This page will help you select which mixOmics method is most appropriate for your data and biological question. Use the schematics to get an overview of the method available or scroll down to read what each method can be used for.
mixOmics is appropriate for any omics data (e.g. transcriptomics, metabolomics, proteomics, microbiome/metagenomics …) but also non-omics data (e.g. spectral imaging).

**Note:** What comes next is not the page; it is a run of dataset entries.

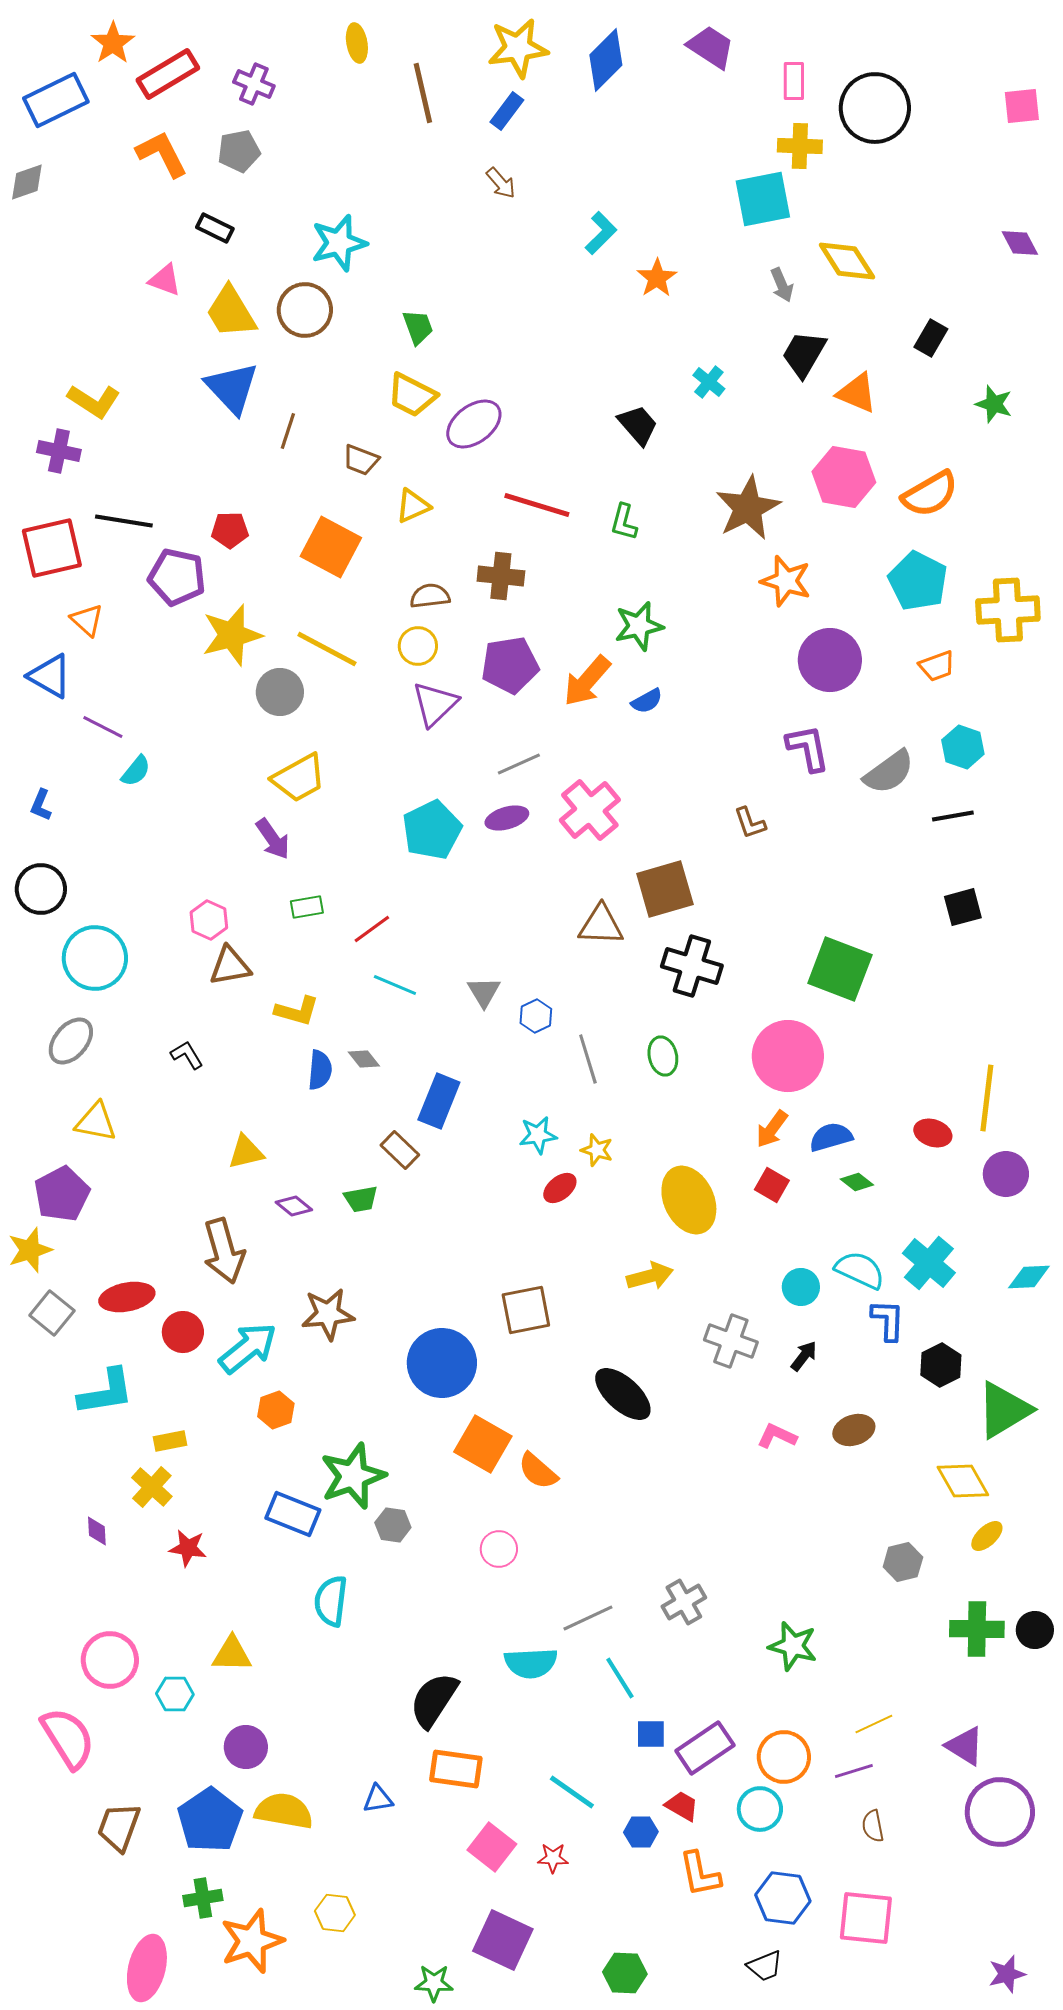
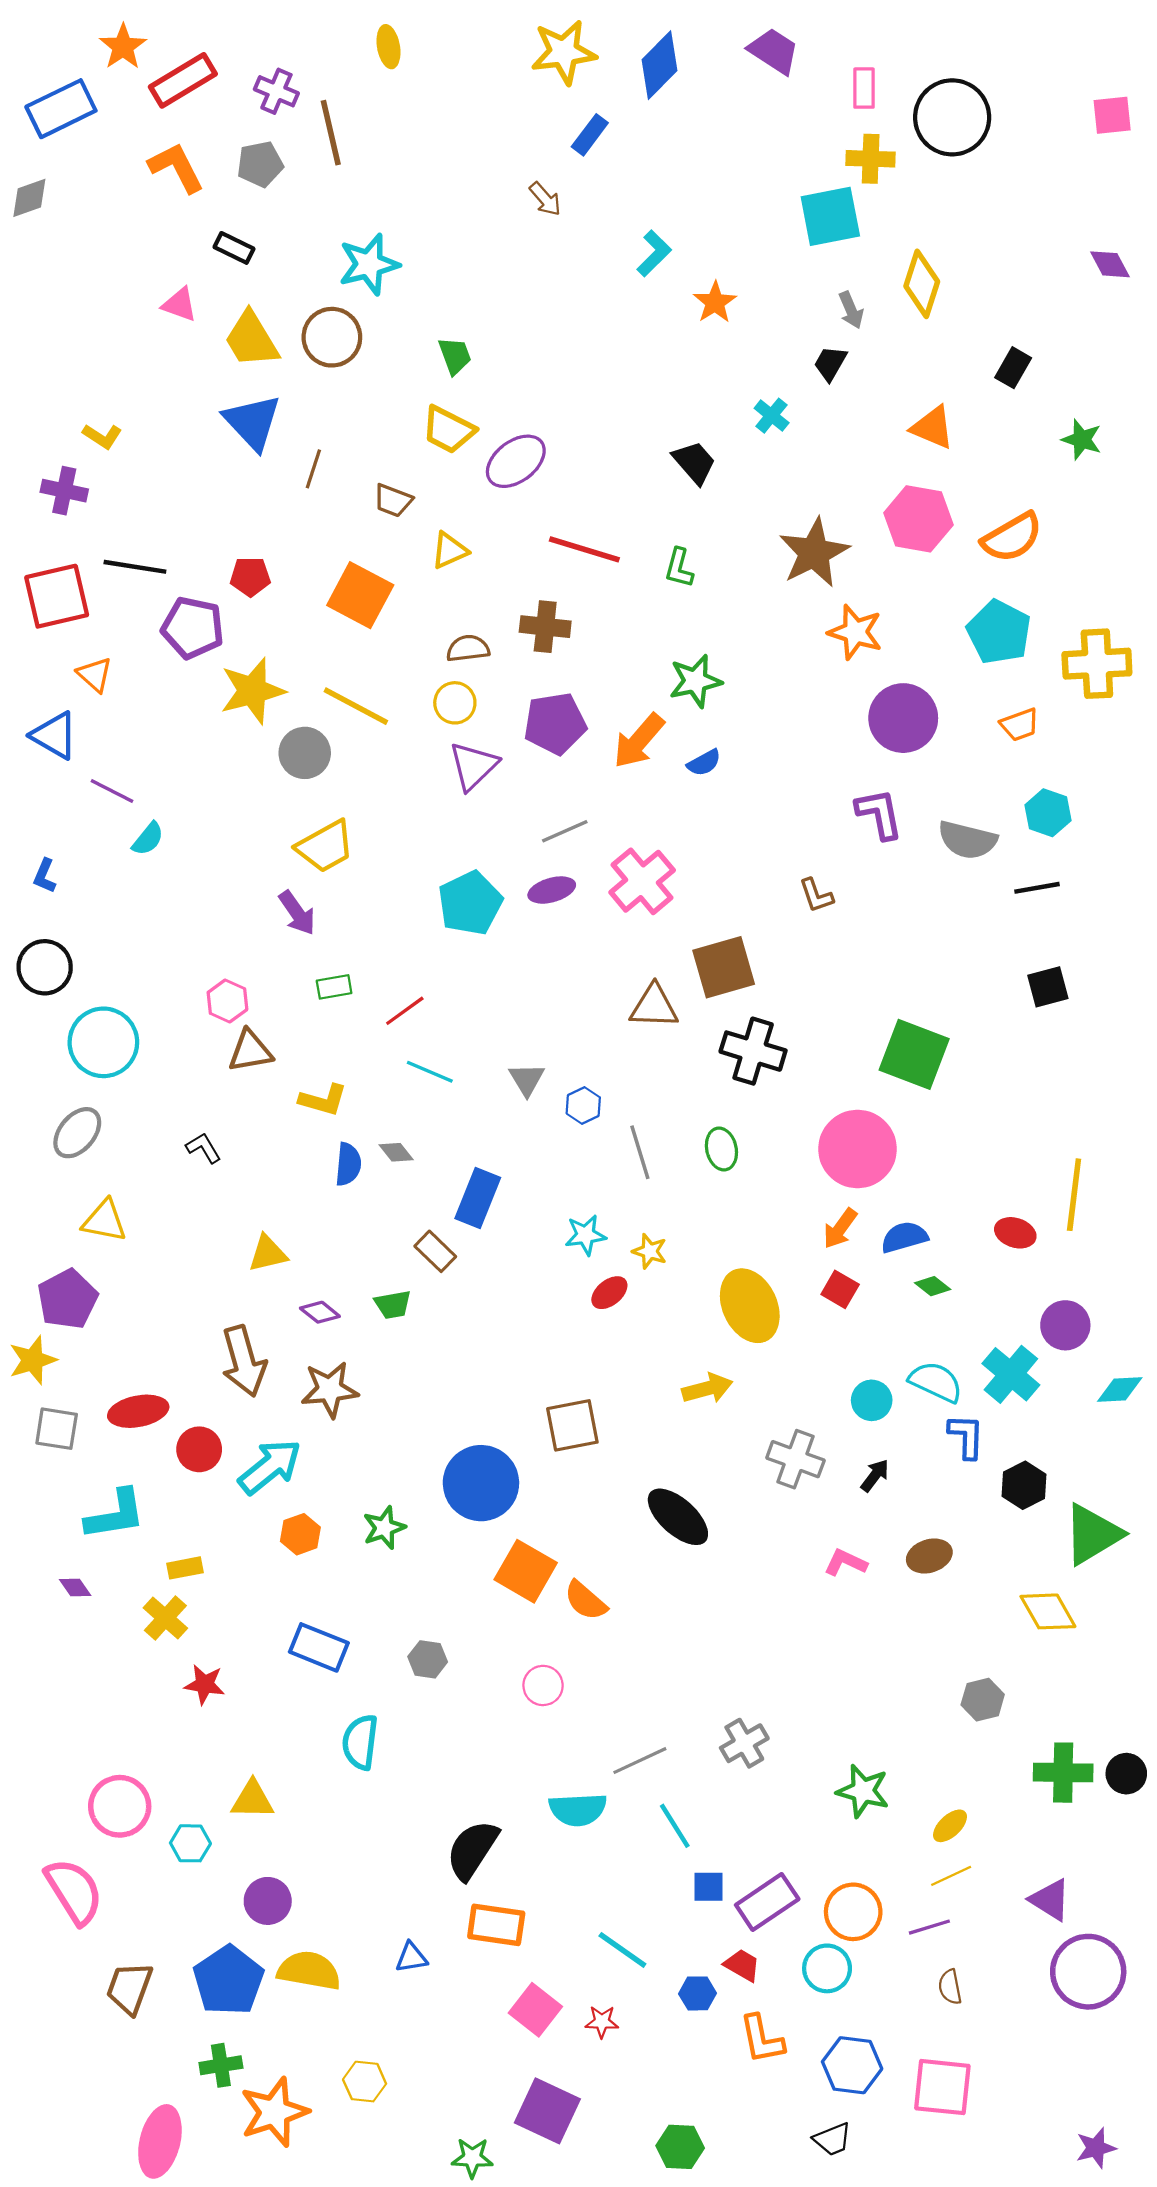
brown line: (423, 93) -> (331, 133), moved
blue rectangle: (507, 111) -> (590, 135), moved
yellow diamond: (847, 261) -> (922, 284), turned 50
black trapezoid: (804, 354) -> (830, 363), moved, size x0.7
yellow L-shape: (94, 401) -> (102, 436), size x0.7
gray semicircle: (889, 772) -> (967, 840), turned 50
purple circle: (1006, 1174) -> (1065, 1325), moved
gray square: (52, 1313) -> (57, 1429), turned -30
brown star: (328, 1314) -> (330, 1389), moved
green star: (353, 1476) -> (384, 1528), moved, size x0.6
purple diamond: (97, 1531) -> (75, 1588), moved, turned -32
yellow ellipse: (987, 1536) -> (950, 1826), moved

Input data can either be quantitative (e.g. transcriptomics data from different tumour samples) or qualitative (e.g. the classification of the tumour samples into groups).
A PCA type of question
one data set, unsupervised
- What are the major trends or patterns in my data?

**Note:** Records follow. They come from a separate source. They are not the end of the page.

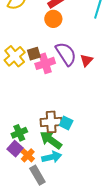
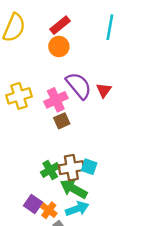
brown square: (34, 54) -> (62, 121), moved
yellow cross: (15, 56) -> (19, 96), turned 30
green cross: (19, 133) -> (50, 170), moved

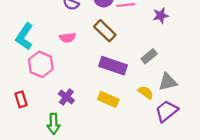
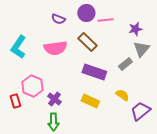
pink semicircle: (68, 38) -> (55, 48), size x1.6
pink hexagon: (41, 64) -> (32, 86), moved
gray triangle: (168, 82) -> (141, 49), moved, turned -36
green arrow: (54, 124) -> (53, 122), moved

- Do the samples cluster according to the biological conditions of interest?
- Which variables contribute the most to explaining the variance in the data?
Variants such as sparse PCA (sPCA) allow for the identification of key variables that contribute to defining the principal components while Independent Principal Component Analysis (IPCA) uses ICA as a denoising process prior to principal component generation to maximise statistical independence between these components.
A PLS type of question
(two datasets, unsupervised or supervised)
- Does the information from both datasets agree and reflect any biological condition of interest?
- If I consider Y as response data, can I model Y given the predictor variables X?
- What are the subsets of variables that are highly correlated and explain the major sources of variation across the data sets?
PLS maximises the covariance between data sets via latent components, which reduce the dimensions of the data. In sparse PLS (sPLS), lasso penalisation is applied on the loading vectors to identify the key variables that covary. There are two modes:
- sPLS Regression: One dataset can be explained by another.
- sPLS Canonical: Similar to CCA where both data sets are considered symmetrically. The difference is that PLS maximises the covariance between the datasets whereas CCA maximises the correlation.
A CCA type of question
(two datasets, unsupervised)
- Does the information from both data sets agree and reflect any biological condition of interest?
- What is the overall correlation between them?
CCA (and its variant regularised CCA (rCCA)) achieves dimension reduction in each dataset whilst maximising similar information between the two datasets measured on the same samples. The canonical correlations inform us of the agreement between the two data sets that are projected into a smaller space spanned by the canonical variates.
A PLS-DA type of question
(one dataset, classification)
- Can I discriminate samples based on their outcome category?
- Which variables discriminate the different outcomes?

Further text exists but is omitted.